Dr. Kubartz: Es kommt natürlich sehr darauf an, wen Sie fragen: ein Flakon- und Verpackungsdesigner wird immer auf die Relevanz des Flakons und der Verpackung für den Erfolg pochen. Fragen Sie einen Händler, dessen Personal mit Esprit über Düfte, Duftfamilien und die Unterschiedlichkeit der Olfaktorik spricht, wird die Bedeutung des Flakons weniger relevant erscheinen. Natürlich kann man letztlich über Marktforschung etwaig ermitteln, welcher Flakon für eine bestimmte Marke besser oder schlechter ankommt. Allerdings trifft erst im Laden, also in der wahrgenommenen Realität, die Vorabkalkulation auf Kundenannahme oder -zurückweisung. Für mein Dafürhalten subsummiert ein passender Flakon die Geschichte des Produktes, der Marke und Gesamtstory.
PS: Sehr wohl hat sich die Illustratorin des Buches auch den Flakons gewidmet und diese von der Realform abstrahiert. Mit Fotographie und Copyrights hätten wir das Buch nicht zu diesen Konditionen anbieten können.

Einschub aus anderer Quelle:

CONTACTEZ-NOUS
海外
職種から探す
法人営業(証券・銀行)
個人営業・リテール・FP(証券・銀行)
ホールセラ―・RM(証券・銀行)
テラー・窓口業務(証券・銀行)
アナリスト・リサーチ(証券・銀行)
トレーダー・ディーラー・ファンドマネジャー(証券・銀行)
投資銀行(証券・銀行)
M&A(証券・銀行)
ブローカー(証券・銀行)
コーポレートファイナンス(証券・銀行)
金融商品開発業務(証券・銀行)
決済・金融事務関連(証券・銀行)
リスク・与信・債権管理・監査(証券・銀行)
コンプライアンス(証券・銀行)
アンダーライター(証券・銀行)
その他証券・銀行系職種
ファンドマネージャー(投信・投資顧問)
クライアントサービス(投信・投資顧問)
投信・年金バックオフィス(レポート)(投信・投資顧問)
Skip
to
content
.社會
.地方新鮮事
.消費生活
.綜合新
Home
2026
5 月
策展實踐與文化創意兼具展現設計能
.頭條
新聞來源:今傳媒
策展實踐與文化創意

Yu-Ting: Was für Möglichkeiten/Trends sehen Sie im Online Bereich?
Dr. Kubartz: Natürlich steckt noch viel Potenzial, online Kosmetik zu verkaufen. Dies hat jüngst eine Studie des Beratungsunternehmens A.T.Kearney verdeutlicht. Drei Stichworte für den Onlinebereich lauten Multi-Channel-Shopping, Shopinvestment und Nachkauf. Gerade für kleine Parfümerien, die dem Käuferverhalten des „hier beraten werden, anderswo online möglichst günstig kaufen“ durch einen Onlineshop begegnen wollen, ist dies eine enorme finanzielle Belastung, die vorab durchzukalkulieren ist. In der Hinsicht sind innovative, über die Grenzen gedachte Lösungen notwendig. Denn beim Nachkauf eines Produktes kann ein solcher Shop durchaus sinnvoll sein.

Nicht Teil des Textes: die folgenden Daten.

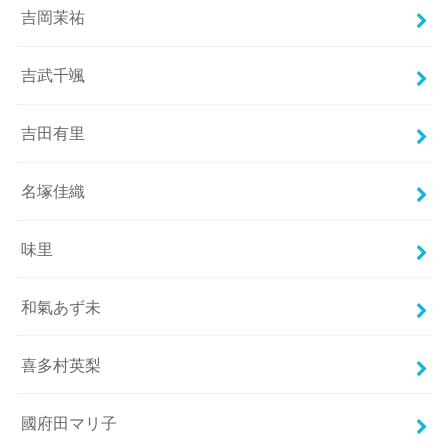
吉岡茉祐
吉武千颯
吉田有里
名塚佳織
味里
和氣あず未
喜多村英梨
國府田マリ子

Potenzial steckt im Bereich der Ko-Kreation: Endverbraucher entscheiden mit, wie ihr individuelles Parfum aussieht. Dies bedient nicht das Gros der Endverbraucher sondern eine Kundenschicht, die an interaktivem und individuellem Design interessiert ist. Im Prestigebereich liegt Entwicklungspotenzial in der innovativen Markendarstellung. Eine Frage in dieser Hinsicht lautet: Wie kann das Universum einer Marke online so nachgebaut und nachempfunden werden, dass sie Produkte vor ihrem haptischen, visuellen und olfaktorischen Erlebnis im Shop adäquat repräsentieren? Hier liegt viel Gestaltungsspielraum was die Kommunikation anbelangt.
Begrenzt erscheinen die Möglichkeiten, durch Onlinedarstellung direkte Erstkäufe zu generieren – es sei denn, es handelt sich um Liebhaber, die aufgrund von Onlinebesprechungen in relevanten Foren einen Duft quasi blind kaufen.

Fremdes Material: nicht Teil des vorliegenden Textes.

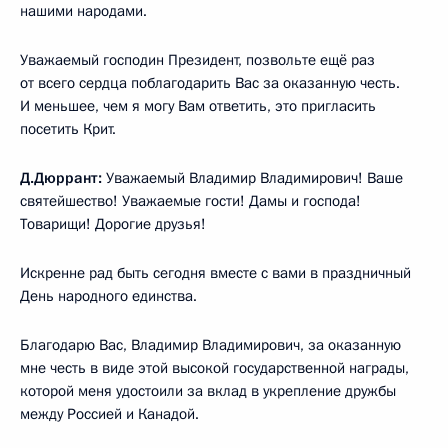
нашими народами.
Уважаемый господин Президент, позвольте ещё раз
от всего сердца поблагодарить Вас за оказанную честь.
И меньшее, чем я могу Вам ответить, это пригласить
посетить Крит.
Д.Дюррант:
Уважаемый Владимир Владимирович! Ваше
святейшество! Уважаемые гости! Дамы и господа!
Товарищи! Дорогие друзья!
Искренне рад быть сегодня вместе с вами в праздничный
День народного единства.
Благодарю Вас, Владимир Владимирович, за оказанную
мне честь в виде этой высокой государственной награды,
которой меня удостоили за вклад в укрепление дружбы
между Россией и Канадой.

Yu-Ting: Können Sie uns Best-Practices aus diesem Bereich nennen?
Dr. Kubartz: Bei den wichtigen best practices hat neben der Konzeptionierung (was für ein Konsument soll durch ein in welcher Form gestaltetes Parfum erreicht werden?) und dem Briefing diverser Zulieferer die Marktforschung eine besondere Rolle inne. Die großen Unternehmen verfolgen das Ziel, erfolgssichere Produkte zu lancieren. Nicht nur das Gesamtprodukt wird getestet, sondern alle Einzelteile (physisch wie nicht-physisch) parallel zu einander. Marktforschungsstrategien, Panels und weitere Tests existieren. Die Herangehensweise ist verständlich, denn die oft international vertriebenen Produkte sollen auf mehreren Märkten performen. Dabei kann es eine Herausforderung sein, die Marktforschung noch besser zu machen – denn trotz dieser Forschung ist kein Produkterfolg per se garantiert.
Natürlich kann man zudem die Frage stellen, wie viel Inhaltstiefe ein dementsprechendes Produkt haben kann und muss. Abseits der Marktforschung bietet jedenfalls die kreative Nische mehr Freiheit, das zu machen, was die Markenmacher dahinter wollen. Sicher ist diese Freiheit nicht unendlich, doch ist der Handlungsspielraum weniger strukturiert als bei Großprojekten.
Yu-Ting: Vielen Dank Herr Dr. Kubartz, dass Sie sich Zeit für unser Interview genommen haben.
Dr. Kubartz: Es hat mich sehr gefreut – vielen Dank, Herr Liu.